Among the 20 samples that were appropriate for testing, 15 site-of-origin predictions (75 percent) provided by the THEROS CancerTYPE ID test were accurate based on the actual clinical diagnoses. In contrast, traditional diagnostic methods often fail to properly diagnose unknown cancers even after extensive work-up that could cost up to $18,000.(2)
"Cancers of unknown primary origin present unique and significant challenges to both medical professionals and patients," said Richard Ding, bioTheransotics chief executive officer. "As the clinical validity and utility of molecular diagnostic tests such as the THEROS CancerTYPE ID continue to be demonstrated in clinical studies, we are eager to work with the oncology and pathology communities to integrate molecular diagnostic tools into routine cancer diagnosis."
The abstract, "Unknown Primary Cancer (UPC): Accuracy of Tissue of Origin Prediction by Molecular Profiling" is available online at the ASCO Web site, www.abstract.asco.org.

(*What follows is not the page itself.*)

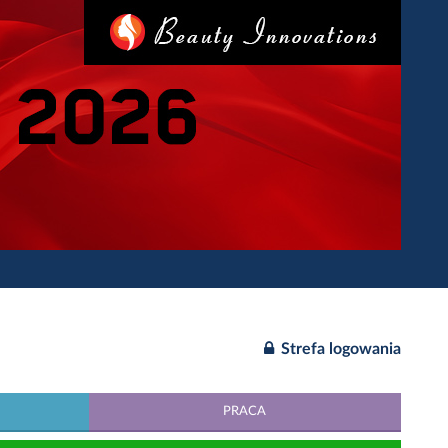
Strefa logowania
PRACA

bioTheranostics discovers, develops and commercializes molecular diagnostic tests for cancer patients. Leveraging its unique expertise in genomic profiling and proprietary algorithms, bioTheranostics provides innovative tests to the oncology community that help drive personalized treatment. The company operates a CLIA-certified, CAP-accredited diagnostic service laboratory in San Diego, CA to perform its proprietary molecular diagnostic tests: THEROS CancerTYPE ID(R), a molecular cancer classifier particularly helpful for patients diagnosed with primary or metastatic cancer where the origin is uncertain or unknown; and the THEROS Breast Cancer Index(SM), a combination of THEROS H/I(SM) (HOXB13:IL17BR) and THEROS MGI(SM) (Molecular Grade Index) that refines and improves risk stratification in patients with estrogen receptor (ER)-positive, lymph-node negative breast cancer. More information is available at www.bioTheranostics.com.
(1) N. Pavlidis, E. Briasoulis, J. Hainsworth, F.A. Greco. Diagnostic and therapeutic management of cancer of an unknown primary. Euro J of Cancer. 2003; 39:1990-2005.
(2) D. V. Schapira and A. R. Jarrett. The need to consider survival, outcome, and expense when evaluating and treating patients with unknown primary carcinoma. Arch Int Med. 1995; 155.